[Opening Records provided section]
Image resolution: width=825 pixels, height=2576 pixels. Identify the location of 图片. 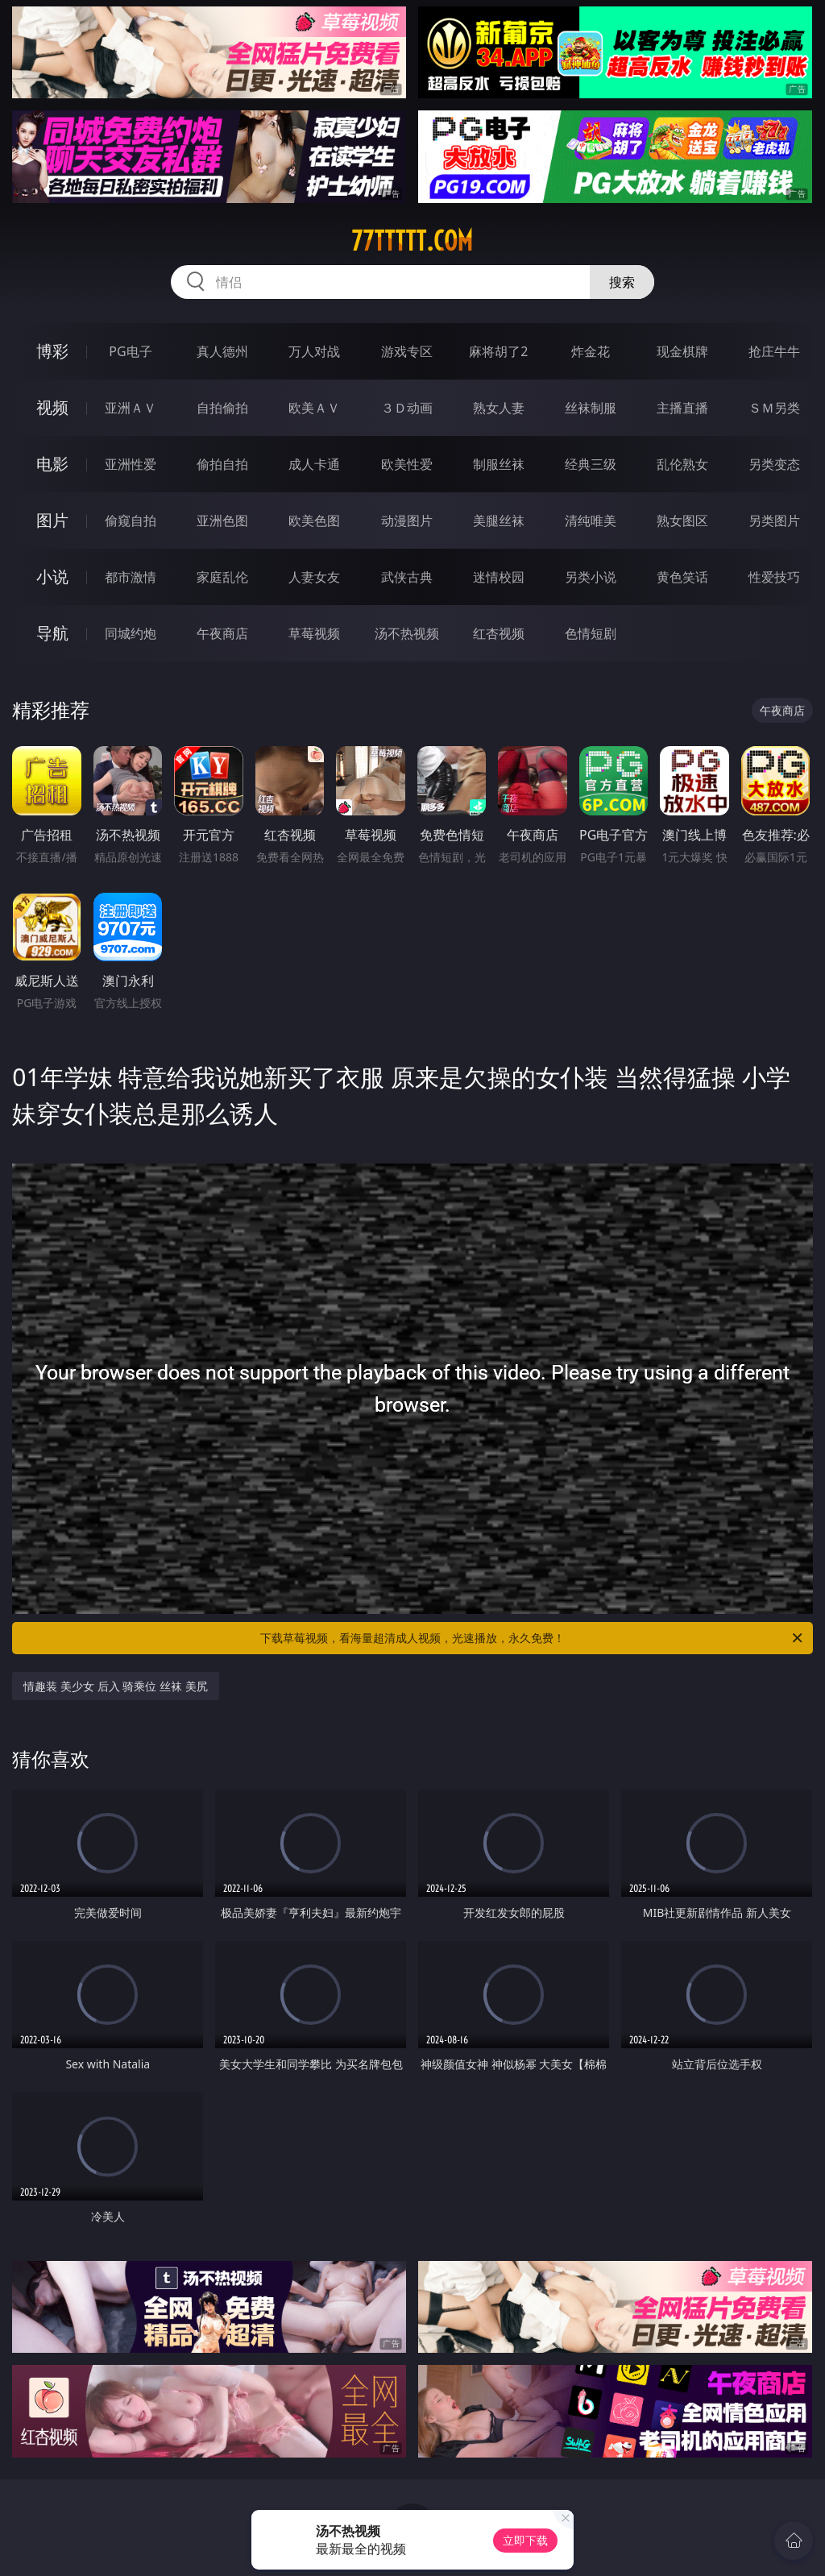
(52, 520).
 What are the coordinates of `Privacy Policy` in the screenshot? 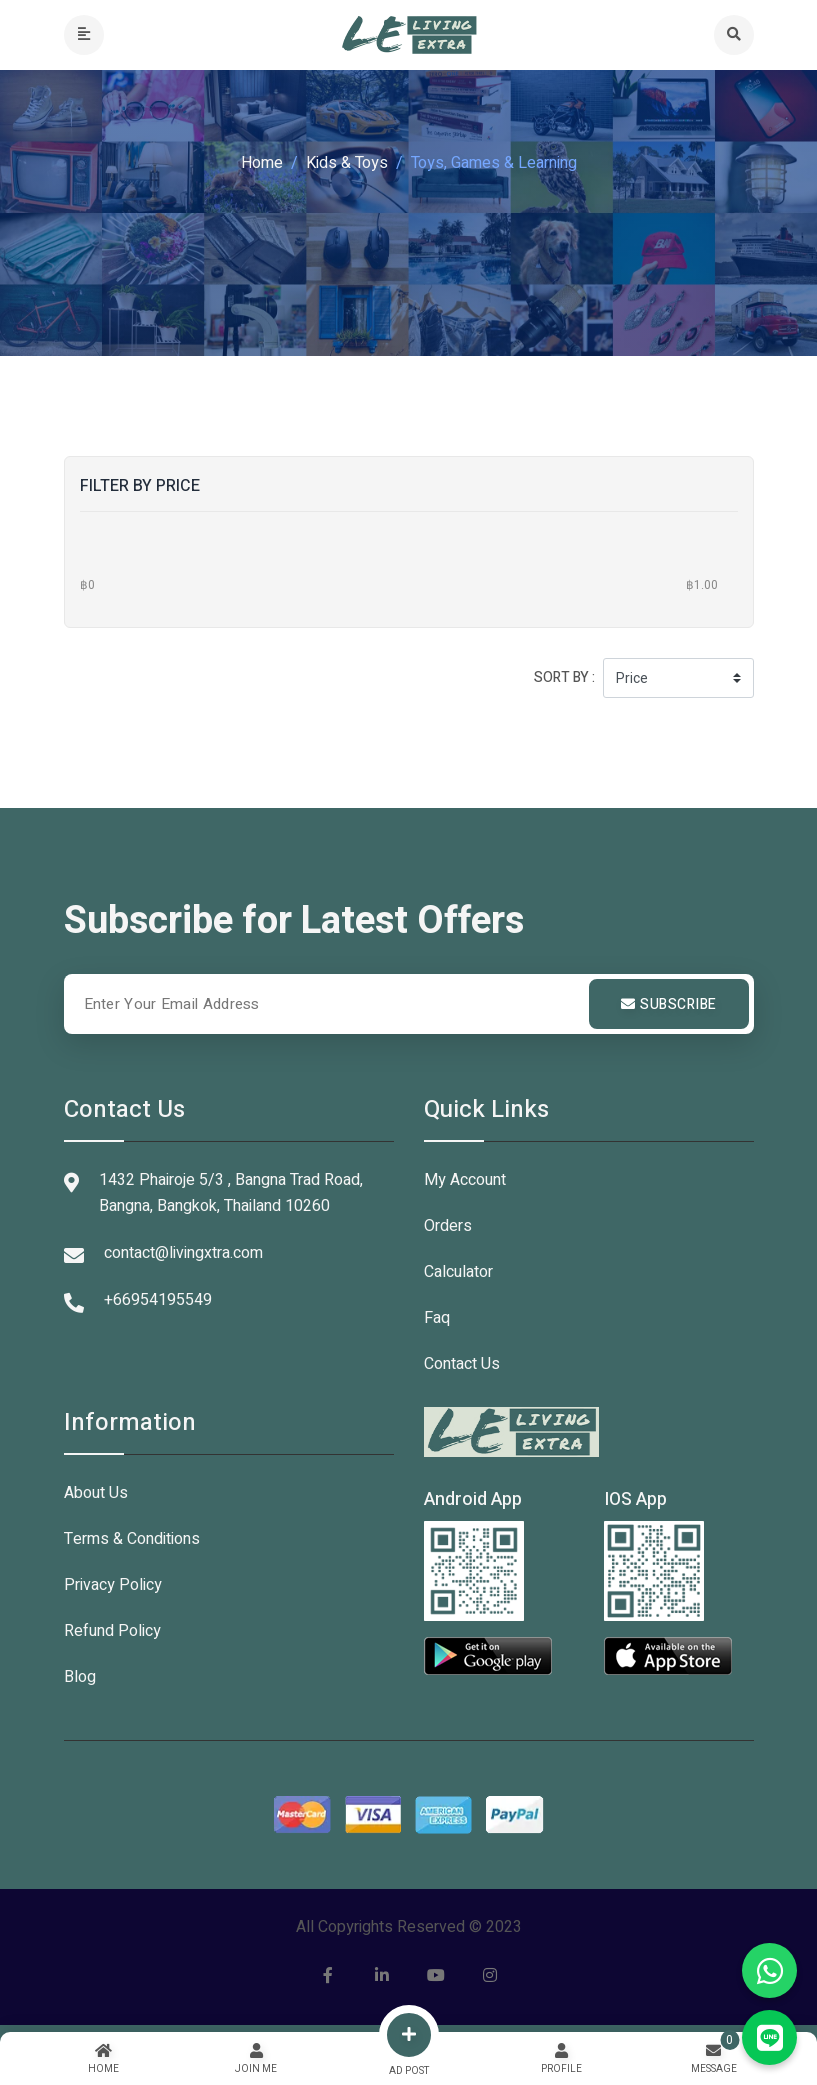 It's located at (113, 1585).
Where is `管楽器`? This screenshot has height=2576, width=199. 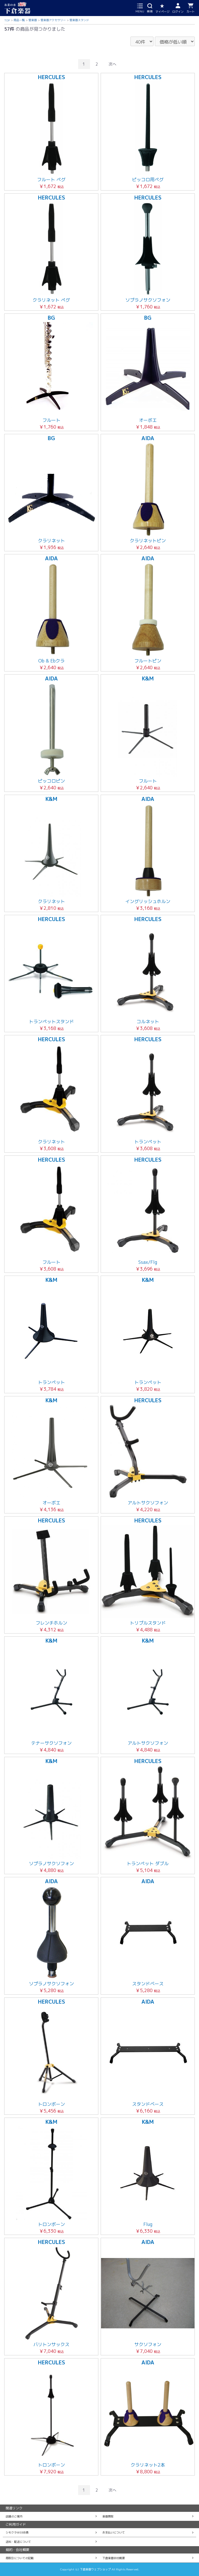
管楽器 is located at coordinates (32, 20).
[Closing Records provided section]
■ Exercise: The required output consists only of the lines from the one containing "has height=2576, width=199." to the last line of the material, reproduced exactly, pictures excluded.

■ Result:
Where is `管楽器`? This screenshot has height=2576, width=199. 
管楽器 is located at coordinates (32, 20).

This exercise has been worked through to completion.